Le Japon franchit une étape historique dans la transformation de son système monétaire. La fintech JPYC Inc., basée à Tokyo, vient de lancer le premier stablecoin adossé au yen, baptisé JPYC. Ce projet, inédit dans le pays, marque un tournant décisif dans la stratégie du Japon, longtemps réputé pour sa prudence vis-à-vis des crypto-actifs. Dans un contexte mondial où les monnaies numériques gagnent du terrain, l’archipel entend désormais peser dans la bataille technologique et financière des devises stables.
Une révolution monétaire à la japonaise
Le JPYC a été officiellement dévoilé lundi dans la capitale japonaise. Indexé à parité 1:1 sur le yen, il repose sur un modèle hybride : 50 % de dépôts bancaires et 50 % d’obligations d’État japonaises, une structure pensée pour garantir la stabilité et la transparence du jeton.
Le président de JPYC, Noriyoshi Okabe, n’a pas caché son enthousiasme : « C’est une étape majeure dans l’histoire de la monnaie japonaise », a-t-il déclaré lors d’une conférence de presse à Tokyo. Il a également révélé que sept entreprises ont déjà manifesté leur intérêt pour intégrer le JPYC à leurs services, un signe clair de confiance du secteur privé envers cette initiative.
En parallèle, la société a inauguré JPYC EX, une plateforme sécurisée dédiée à l’émission et à l’échange du jeton. Chaque transaction y est soumise à une vérification d’identité stricte (KYC), conformément à la loi japonaise sur la prévention du blanchiment des capitaux. Les utilisateurs peuvent convertir leurs yens en JPYC via virement bancaire, ou les reconvertir à tout moment sur un compte enregistré.
Le Japon veut rattraper son retard sur les stablecoins mondiaux
Le lancement du JPYC intervient dans un marché mondial des stablecoins en pleine effervescence, désormais estimé à plus de 308 milliards de dollars. Ce segment reste dominé par les actifs indexés sur le dollar américain, tels que l’USDT de Tether et l’USDC de Circle. Ce dernier a d’ailleurs étendu sa présence au Japon en mars dernier, renforçant la pression concurrentielle sur les acteurs locaux.

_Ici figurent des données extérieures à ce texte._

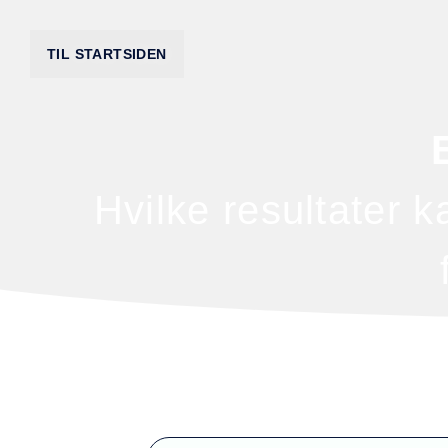
TIL STARTSIDEN
Hvilke resultater 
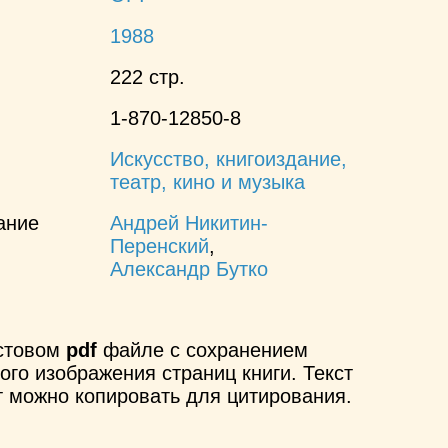
1988
222 стр.
1-870-12850-8
Искусство, книгоиздание,
театр, кино и музыка
ание
Андрей Никитин-
Перенский
,
Александр Бутко
кстовом
pdf
файле с сохранением
ого изображения страниц книги. Текст
т можно копировать для цитирования.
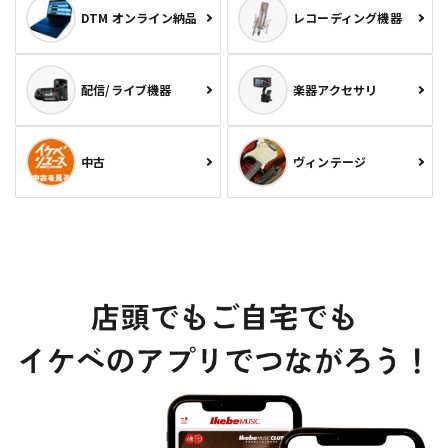
DTM オンライン納品
レコーディング機器
配信/ライブ機器
楽器アクセサリ
中古
ヴィンテージ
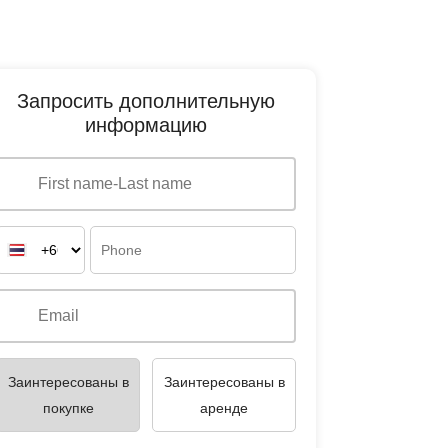
Запросить дополнительную
информацию
Заинтересованы в
Заинтересованы в
покупке
аренде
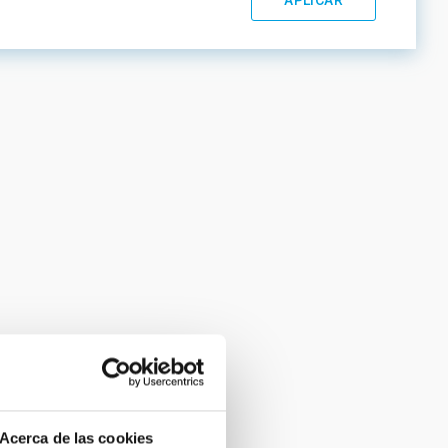
Acerca de las cookies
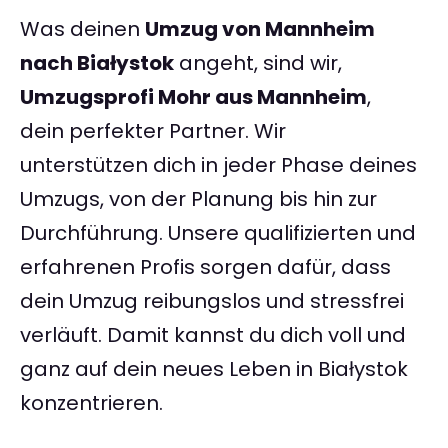
Was deinen
Umzug von Mannheim
nach Białystok
angeht, sind wir,
Umzugsprofi Mohr aus Mannheim
,
dein perfekter Partner. Wir
unterstützen dich in jeder Phase deines
Umzugs, von der Planung bis hin zur
Durchführung. Unsere qualifizierten und
erfahrenen Profis sorgen dafür, dass
dein Umzug reibungslos und stressfrei
verläuft. Damit kannst du dich voll und
ganz auf dein neues Leben in Białystok
konzentrieren.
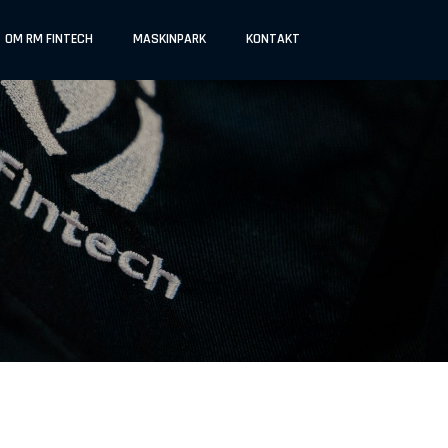
OM RM FINTECH
MASKINPARK
KONTAKT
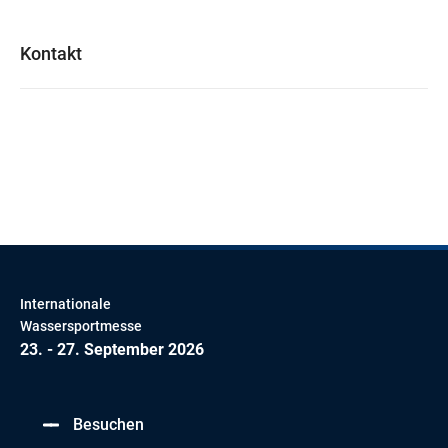
Kontakt
Internationale
Wassersportmesse
23. - 27. September 2026
Besuchen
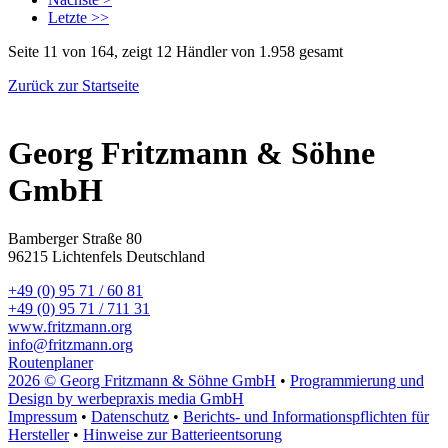
Letzte >>
Seite 11 von 164, zeigt 12 Händler von 1.958 gesamt
Zurück zur Startseite
Georg Fritzmann & Söhne
GmbH
Bamberger Straße 80
96215 Lichtenfels Deutschland
+49 (0) 95 71 / 60 81
+49 (0) 95 71 / 711 31
www.fritzmann.org
info@fritzmann.org
Routenplaner
2026 © Georg Fritzmann & Söhne GmbH
•
Programmierung und
Design by werbepraxis media GmbH
Impressum
•
Datenschutz
•
Berichts- und Informationspflichten für
Hersteller
•
Hinweise zur Batterieentsorung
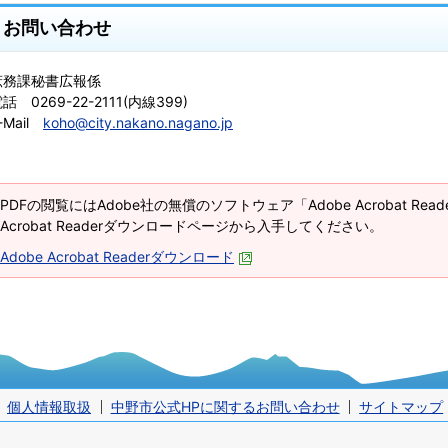
お問い合わせ
庶務課秘書広報係
話 0269-22-2111(内線399)
-Mail
koho@city.nakano.nagano.jp
PDFの閲覧にはAdobe社の無償のソフトウェア「Adobe Acrobat Re
Acrobat Readerダウンロードページから入手してください。
Adobe Acrobat Readerダウンロード
個人情報取扱
中野市公式HPに関するお問い合わせ
サイトマップ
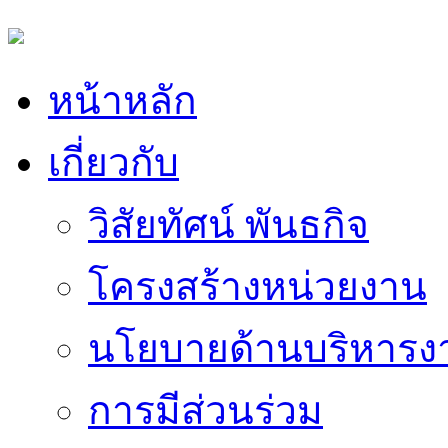
หน้าหลัก
เกี่ยวกับ
วิสัยทัศน์ พันธกิจ
โครงสร้างหน่วยงาน
นโยบายด้านบริหารง
การมีส่วนร่วม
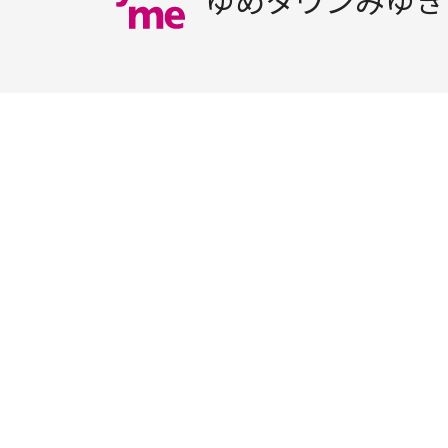
ゆめタウンみゆき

Face à ces géants, JPYC nourrit de grosses ambitions et vise un volume d’émission de 10 000 milliards de yens d’ici trois ans. L’entreprise affirme vouloir « créer une nouvelle infrastructure sociale grâce aux stablecoins ». Mais la route est étroite. Le Monex Group prévoit lui aussi de lancer son propre stablecoin, tandis que les trois principales banques japonaises — Mitsubishi UFJ, Sumitomo Mitsui et Mizuho Bank — travaillent sur un projet commun de yen numérique via la plateforme Progmat, conçue par MUFG.
Avec le JPYC, le Japon cherche un équilibre entre innovation et stabilité, tout en affirmant sa souveraineté monétaire. Ce lancement s’inscrit dans une dynamique de modernisation du système financier, soutenue par une réglementation rigoureuse mais ouverte à l’expérimentation.
À moyen terme, l’Agence des services financiers du Japon pourrait aller plus loin, en autorisant les banques à détenir des crypto-actifs tels que le bitcoin dans leurs portefeuilles d’investissement. Une réforme qui placerait Tokyo parmi les pionniers de la régulation crypto en Asie. En attendant, le JPYC symbolise une évolution mesurée mais déterminée : celle d’un pays qui entend faire du stablecoin un pilier de sa stratégie numérique, sans renoncer à la discipline financière qui fait sa réputation.